Direktur Teknik dan Lingkungan Migas, Ditjen Migas, Kementerian Energi dan Sumber Daya Mineral (ESDM), Patuan Alfon Simanjuntak mengatakan, dalam upaya meminimalisir kecelakaan di lingkungan kerja migas, termasuk yang mengakibatkan tumpahan minyak, pihaknya melakukan pembinaan langsung melalui pemeriksaan teknis ke lapangan secara berkala untuk memastikan semua peralatan dan instalasi yang digunakan dalam kondisi baik, sesuai peraturan dan standar yang digunakan.
Selain itu, lanjut Alfon, Direktorat Teknik dan Lingkungan Migas juga terus melakukan safety campaign ke perusahaan-perusahaan Kontraktor Kontrak Kerja Sama (KKKS) dan Badan Usaha, serta mengimbau manajemen KKKS dan Badan Usaha untuk melakukan management walk–through guna memastikan kegiatan usaha hulu dan hilir migas di lapangan berjalan baik. Sehingga, tujuan akhir semua pemangku kepentingan di sektor migas, yaitu Aman, Andal, dan Akrab Lingkungan, dapat tercapai.
Baca juga: ‘Maaf, Tak Ada Lagi Reimburse Untuk Kontrak Baru’

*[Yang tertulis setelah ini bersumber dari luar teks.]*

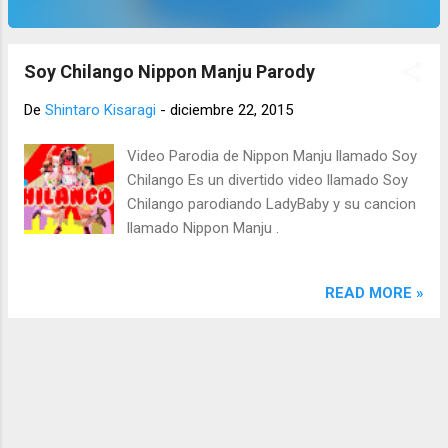
Soy Chilango Nippon Manju Parody
De
Shintaro Kisaragi
-
diciembre 22, 2015
Video Parodia de Nippon Manju llamado Soy
Chilango Es un divertido video llamado Soy
Chilango parodiando LadyBaby y su cancion
llamado Nippon Manju .
READ MORE »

Kedua, Direktorat Teknik dan Lingkungan Migas juga melakukan pembinaan tidak langsung melalui membuat surat edaran yang intinya mengingatkan agar manajemen KKKS dan Badan Usaha selalu melakukan pengawasan secara berkala dan berjenjang, sampai ke tingkat pelaksana. Di samping itu, perusahaan-perusahaan KKKS dan Badan Usaha selalu diingatkan untuk selalu melakukan pekerjaan dengan aman dan mengikuti prosedur yang telah ditetapkan.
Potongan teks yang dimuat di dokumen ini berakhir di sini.